§ **TASK INSTRUCTIONS**
Leave out the pictures and repeat the data exactly.

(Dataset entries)
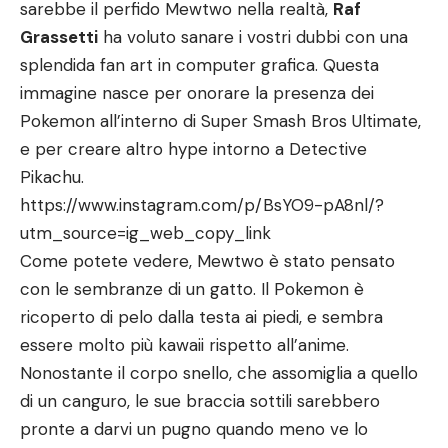
sarebbe il perfido Mewtwo nella realtà,
Raf
Grassetti
ha voluto sanare i vostri dubbi con una
splendida fan art in computer grafica. Questa
immagine nasce per onorare la presenza dei
Pokemon all’interno di Super Smash Bros Ultimate,
e per creare altro hype intorno a Detective
Pikachu.
https://www.instagram.com/p/BsYO9-pA8nl/?
utm_source=ig_web_copy_link
Come potete vedere, Mewtwo è stato pensato
con le sembranze di un gatto. Il Pokemon è
ricoperto di pelo dalla testa ai piedi, e sembra
essere molto più kawaii rispetto all’anime.
Nonostante il corpo snello, che assomiglia a quello
di un canguro, le sue braccia sottili sarebbero
pronte a darvi un pugno quando meno ve lo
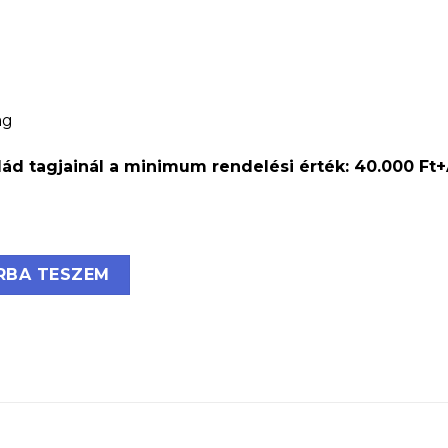
ag
ád tagjainál a minimum rendelési érték: 40.000 Ft
mágneses mennyiség
RBA TESZEM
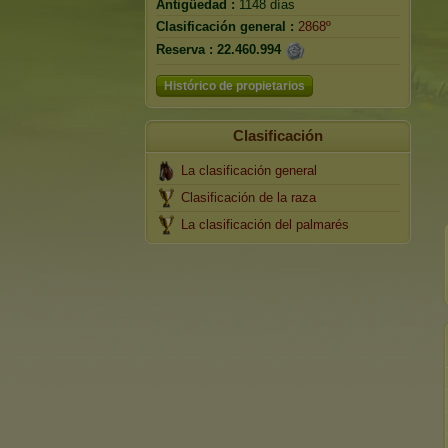
Antigüedad :
1148 días
Clasificación general :
2868º
Reserva :
22.460.994
Histórico de propietarios
Clasificación
La clasificación general
Clasificación de la raza
La clasificación del palmarés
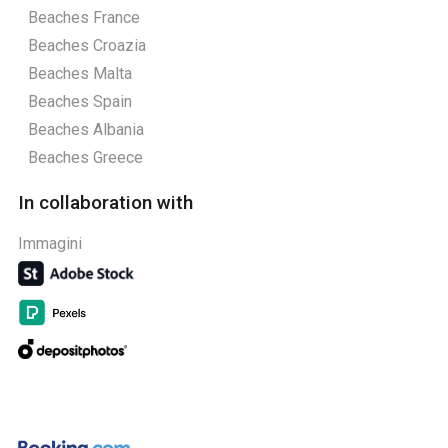
Beaches France
Beaches Croazia
Beaches Malta
Beaches Spain
Beaches Albania
Beaches Greece
In collaboration with
Immagini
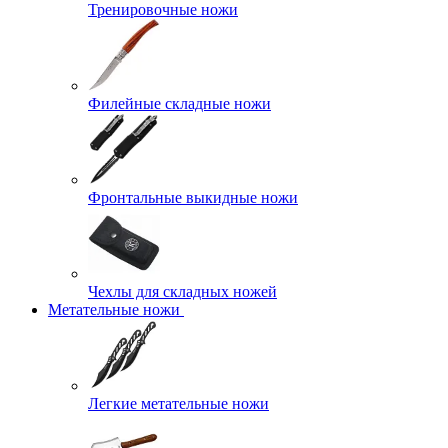
Тренировочные ножи
Филейные складные ножи
Фронтальные выкидные ножи
Чехлы для складных ножей
Метательные ножи
Легкие метательные ножи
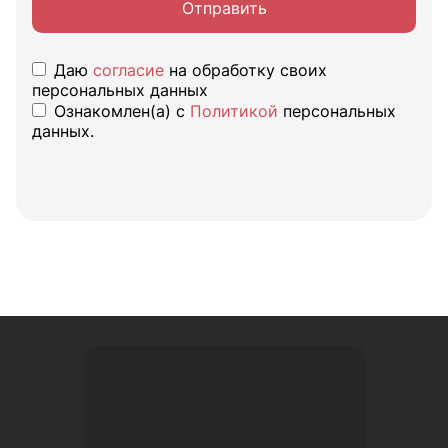
Отправить
Даю
согласие
на обработку своих
персональных данных
Ознакомлен(а) с
Политикой
персональных
данных.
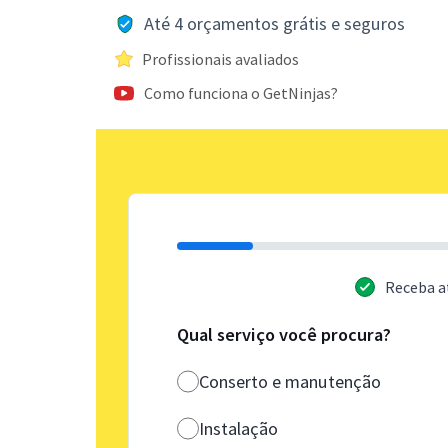
Até 4 orçamentos grátis e seguros
Profissionais avaliados
Como funciona o GetNinjas?
Receba a
Qual serviço você procura?
Conserto e manutenção
Instalação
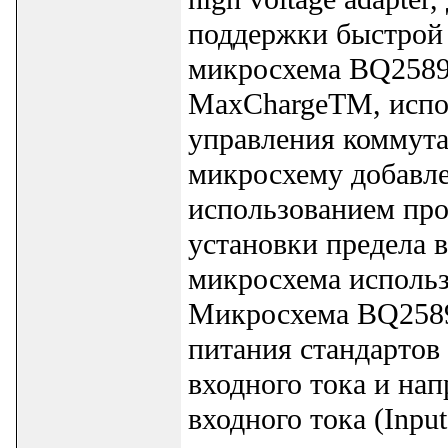
поддержки быстрой
микросхема BQ2589
MaxChargeTM, исп
управления коммут
микросхему добавл
использованием про
установки предела 
микросхема использ
Микросхема BQ2589
питания стандартов 
входного тока и на
входного тока (Inpu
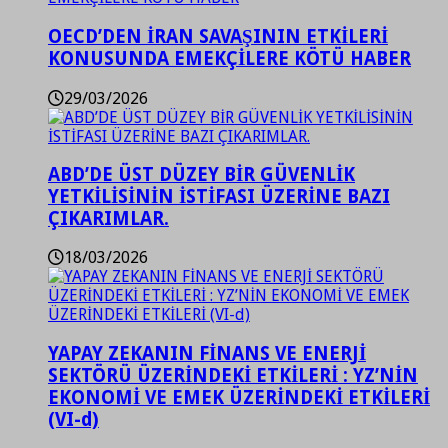
OECD’DEN İRAN SAVAŞININ ETKİLERİ
KONUSUNDA EMEKÇİLERE KÖTÜ HABER
29/03/2026
ABD’DE ÜST DÜZEY BİR GÜVENLİK
YETKİLİSİNİN İSTİFASI ÜZERİNE BAZI
ÇIKARIMLAR.
18/03/2026
YAPAY ZEKANIN FİNANS VE ENERJİ
SEKTÖRÜ ÜZERİNDEKİ ETKİLERİ : YZ’NİN
EKONOMİ VE EMEK ÜZERİNDEKİ ETKİLERİ
(VI-d)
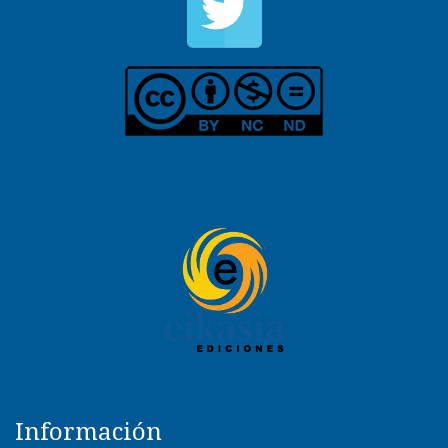
Información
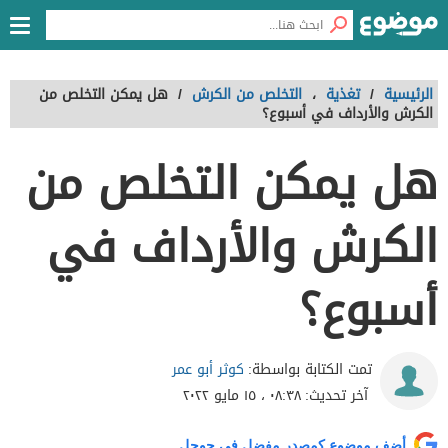
الرئيسية
/
تغذية
،
التخلص من الكرش
/
هل يمكن التخلص من
الكرش والأرداف في أسبوع؟
هل يمكن التخلص من
الكرش والأرداف في
أسبوع؟
كوثر أبو عمر
تمت الكتابة بواسطة:
آخر تحديث:
٠٨:٣٨ ، ١٥ مايو ٢٠٢٢
أضف موضوع كمصدر مفضل في جوجل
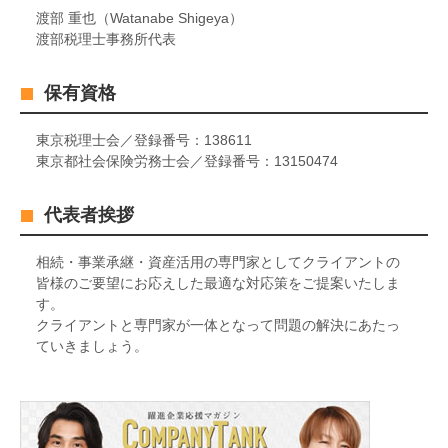
渡部 重也（Watanabe Shigeya）
渡部税理士事務所代表
保有資格
東京税理士会／登録番号：138611
東京都社会保険労務士会／登録番号：13150474
代表者挨拶
相続・事業承継・資産活用の専門家としてクライアントの
皆様のご要望にお応えした最適な対応策をご提案いたしま
す。
クライアントと専門家が一体となって問題の解決にあたっ
ていきましょう。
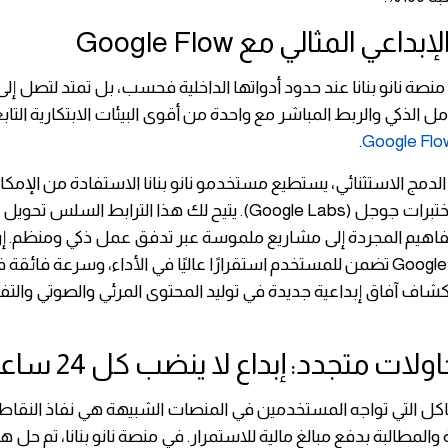
داعي المثالي مع Google Flow
منصة نانو بنانا عند حدود أدواتها الداخلية فحسب، بل تمتد لتصل إل
ل الذكي والربط المباشر مع واحدة من أقوى البيئات الابتكارية التا
.
Google Flo
لدمج الاستثنائي، يستطيع مستخدمو نانو بنانا الاستفادة من الإمكان
التي توفرها مختبرات جوجل (Google Labs). يتيح لك هذا الترابط السلس ت
فاهيم المجردة إلى مشاريع ملموسة عبر تدفق عمل ذكي ومنظم. إن
بتقنيات Google Flow تضمن للمستخدم استقرارًا عاليًا في الأداء، وسرعة فائ
تكشاف آفاق إبداعية جديدة في توليد المحتوى المرئي والصوتي والتف
لات متجدد: إبداع لا ينضب كل 24 ساعة
كل التي تواجه المستخدمين في المنصات الشبيهة هي نفاذ النقاط أ
ية والمطالبة بدفع مبالغ مالية للاستمرار. في منصة نانو بنانا، تم حل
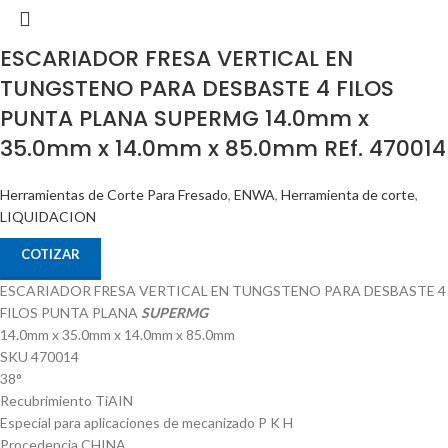
ESCARIADOR FRESA VERTICAL EN
TUNGSTENO PARA DESBASTE 4 FILOS
PUNTA PLANA SUPERMG 14.0mm x
35.0mm x 14.0mm x 85.0mm REf. 470014
Herramientas de Corte Para Fresado
,
ENWA
,
Herramienta de corte
,
LIQUIDACION
COTIZAR
ESCARIADOR FRESA VERTICAL EN TUNGSTENO PARA DESBASTE 4
FILOS PUNTA PLANA
SUPERMG
14.0mm x 35.0mm x 14.0mm x 85.0mm
SKU 470014
38°
Recubrimiento TiAIN
Especial para aplicaciones de mecanizado P K H
Procedencia CHINA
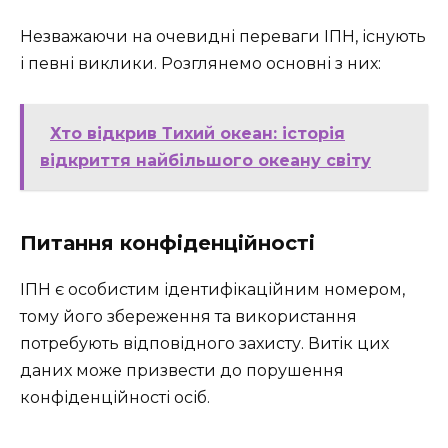
Незважаючи на очевидні переваги ІПН, існують
і певні виклики. Розглянемо основні з них:
Хто відкрив Тихий океан: історія
відкриття найбільшого океану світу
Питання конфіденційності
ІПН є особистим ідентифікаційним номером,
тому його збереження та використання
потребують відповідного захисту. Витік цих
даних може призвести до порушення
конфіденційності осіб.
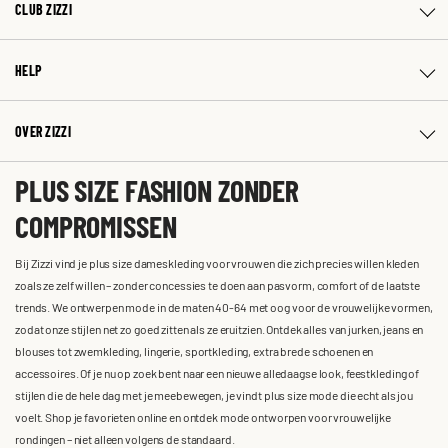
CLUB ZIZZI
HELP
OVER ZIZZI
PLUS SIZE FASHION ZONDER
COMPROMISSEN
Bij Zizzi vind je plus size dameskleding voor vrouwen die zich precies willen kleden
zoals ze zelf willen – zonder concessies te doen aan pasvorm, comfort of de laatste
trends. We ontwerpen mode in de maten 40-64 met oog voor de vrouwelijke vormen,
zodat onze stijlen net zo goed zitten als ze eruitzien. Ontdek alles van jurken, jeans en
blouses tot zwemkleding, lingerie, sportkleding, extra brede schoenen en
accessoires. Of je nu op zoek bent naar een nieuwe alledaagse look, feestkleding of
stijlen die de hele dag met je meebewegen, je vindt plus size mode die echt als jou
voelt. Shop je favorieten online en ontdek mode ontworpen voor vrouwelijke
rondingen – niet alleen volgens de standaard.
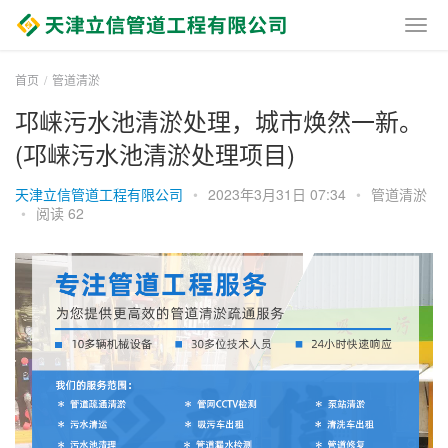
首页
管道清淤
邛崃污水池清淤处理，城市焕然一新。
(邛崃污水池清淤处理项目)
天津立信管道工程有限公司
•
2023年3月31日 07:34
•
管道清淤
•
阅读 62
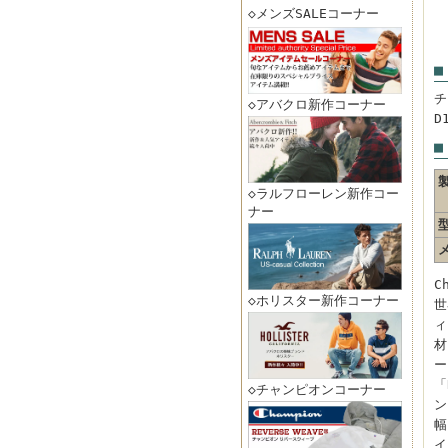
◇メンズSALEコーナー
■
チ
◇アバクロ新作コーナー
D
■
◇ラルフローレン新作コー
ナー
C
◇ホリスター新作コーナー
世
ィ
材
ー
「
◇チャンピオンコーナー
ン
幅
イ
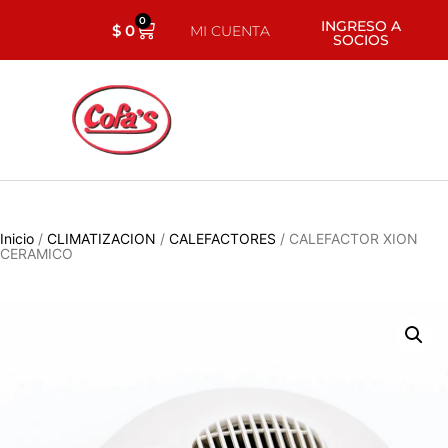
0
INGRESO A
$
0
MI CUENTA
SOCIOS
Inicio
/
CLIMATIZACION
/
CALEFACTORES
/ CALEFACTOR XION
CERAMICO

§ **EXERCISE SOLUTION**
sarebbe il perfido Mewtwo nella realtà,
Raf
Grassetti
ha voluto sanare i vostri dubbi con una
splendida fan art in computer grafica. Questa
immagine nasce per onorare la presenza dei
Pokemon all’interno di Super Smash Bros Ultimate,
e per creare altro hype intorno a Detective
Pikachu.
https://www.instagram.com/p/BsYO9-pA8nl/?
utm_source=ig_web_copy_link
Come potete vedere, Mewtwo è stato pensato
con le sembranze di un gatto. Il Pokemon è
ricoperto di pelo dalla testa ai piedi, e sembra
essere molto più kawaii rispetto all’anime.
Nonostante il corpo snello, che assomiglia a quello
di un canguro, le sue braccia sottili sarebbero
pronte a darvi un pugno quando meno ve lo
ag
ád tagjainál a minimum rendelési érték: 40.000 Ft
mágneses mennyiség
RBA TESZEM
Antigüedad :
1148 días
Clasificación general :
2868º
Reserva :
22.460.994
Histórico de propietarios
Clasificación
La clasificación general
Clasificación de la raza
La clasificación del palmarés
Beaches France
Beaches Croazia
Beaches Malta
Beaches Spain
Beaches Albania
Beaches Greece
In collaboration with
Immagini
Тренировочные ножи
Филейные складные ножи
Фронтальные выкидные ножи
Чехлы для складных ножей
Метательные ножи
Легкие метательные ножи
Отправить
Даю
согласие
на обработку своих
персональных данных
Ознакомлен(а) с
Политикой
персональных
данных.
Até 4 orçamentos grátis e seguros
Profissionais avaliados
Como funciona o GetNinjas?
Receba a
Qual serviço você procura?
Conserto e manutenção
Instalação
поддержки быстрой
микросхема BQ2589
MaxChargeTM, исп
управления коммут
микросхему добавл
использованием про
установки предела 
микросхема использ
Микросхема BQ2589
питания стандартов 
входного тока и на
входного тока (Inpu
OECD’DEN İRAN SAVAŞININ ETKİLERİ
KONUSUNDA EMEKÇİLERE KÖTÜ HABER
29/03/2026
ABD’DE ÜST DÜZEY BİR GÜVENLİK
YETKİLİSİNİN İSTİFASI ÜZERİNE BAZI
ÇIKARIMLAR.
18/03/2026
YAPAY ZEKANIN FİNANS VE ENERJİ
SEKTÖRÜ ÜZERİNDEKİ ETKİLERİ : YZ’NİN
EKONOMİ VE EMEK ÜZERİNDEKİ ETKİLERİ
(VI-d)
Información
الرئيسية
/
تغذية
،
التخلص من الكرش
/
هل يمكن التخلص من
الكرش والأرداف في أسبوع؟
هل يمكن التخلص من
الكرش والأرداف في
أسبوع؟
كوثر أبو عمر
تمت الكتابة بواسطة:
آخر تحديث:
٠٨:٣٨ ، ١٥ مايو ٢٠٢٢
أضف موضوع كمصدر مفضل في جوجل
渡部 重也（Watanabe Shigeya）
渡部税理士事務所代表
保有資格
東京税理士会／登録番号：138611
東京都社会保険労務士会／登録番号：13150474
代表者挨拶
相続・事業承継・資産活用の専門家としてクライアントの
皆様のご要望にお応えした最適な対応策をご提案いたしま
す。
クライアントと専門家が一体となって問題の解決にあたっ
ていきましょう。
داعي المثالي مع Google Flow
منصة نانو بنانا عند حدود أدواتها الداخلية فحسب، بل تمتد لتصل إل
ل الذكي والربط المباشر مع واحدة من أقوى البيئات الابتكارية التا
.
Google Flo
لدمج الاستثنائي، يستطيع مستخدمو نانو بنانا الاستفادة من الإمكان
التي توفرها مختبرات جوجل (Google Labs). يتيح لك هذا الترابط السلس ت
فاهيم المجردة إلى مشاريع ملموسة عبر تدفق عمل ذكي ومنظم. إن
بتقنيات Google Flow تضمن للمستخدم استقرارًا عاليًا في الأداء، وسرعة فائ
تكشاف آفاق إبداعية جديدة في توليد المحتوى المرئي والصوتي والتف
لات متجدد: إبداع لا ينضب كل 24 ساعة
كل التي تواجه المستخدمين في المنصات الشبيهة هي نفاذ النقاط أ
ية والمطالبة بدفع مبالغ مالية للاستمرار. في منصة نانو بنانا، تم حل
ESCARIADOR FRESA VERTICAL EN
TUNGSTENO PARA DESBASTE 4 FILOS
PUNTA PLANA SUPERMG 14.0mm x
35.0mm x 14.0mm x 85.0mm REf. 470014
Herramientas de Corte Para Fresado
,
ENWA
,
Herramienta de corte
,
LIQUIDACION
COTIZAR
ESCARIADOR FRESA VERTICAL EN TUNGSTENO PARA DESBASTE 4
FILOS PUNTA PLANA
SUPERMG
14.0mm x 35.0mm x 14.0mm x 85.0mm
SKU 470014
38°
Recubrimiento TiAIN
Especial para aplicaciones de mecanizado P K H
Procedencia CHINA
Незважаючи на очевидні переваги ІПН, існують
і певні виклики. Розглянемо основні з них:
Хто відкрив Тихий океан: історія
відкриття найбільшого океану світу
Питання конфіденційності
ІПН є особистим ідентифікаційним номером,
тому його збереження та використання
потребують відповідного захисту. Витік цих
даних може призвести до порушення
конфіденційності осіб.
CLUB ZIZZI
HELP
OVER ZIZZI
PLUS SIZE FASHION ZONDER
COMPROMISSEN
Bij Zizzi vind je plus size dameskleding voor vrouwen die zich precies willen kleden
zoals ze zelf willen – zonder concessies te doen aan pasvorm, comfort of de laatste
trends. We ontwerpen mode in de maten 40-64 met oog voor de vrouwelijke vormen,
zodat onze stijlen net zo goed zitten als ze eruitzien. Ontdek alles van jurken, jeans en
blouses tot zwemkleding, lingerie, sportkleding, extra brede schoenen en
accessoires. Of je nu op zoek bent naar een nieuwe alledaagse look, feestkleding of
stijlen die de hele dag met je meebewegen, je vindt plus size mode die echt als jou
voelt. Shop je favorieten online en ontdek mode ontworpen voor vrouwelijke
rondingen – niet alleen volgens de standaard.
首页
管道清淤
邛崃污水池清淤处理，城市焕然一新。
(邛崃污水池清淤处理项目)
天津立信管道工程有限公司
•
2023年3月31日 07:34
•
管道清淤
•
阅读 62
◇メンズSALEコーナー
■
チ
◇アバクロ新作コーナー
D
■
◇ラルフローレン新作コー
ナー
C
◇ホリスター新作コーナー
世
ィ
材
ー
「
◇チャンピオンコーナー
ン
幅
イ
0
INGRESO A
$
0
MI CUENTA
SOCIOS
Inicio
/
CLIMATIZACION
/
CALEFACTORES
/ CALEFACTOR XION
CERAMICO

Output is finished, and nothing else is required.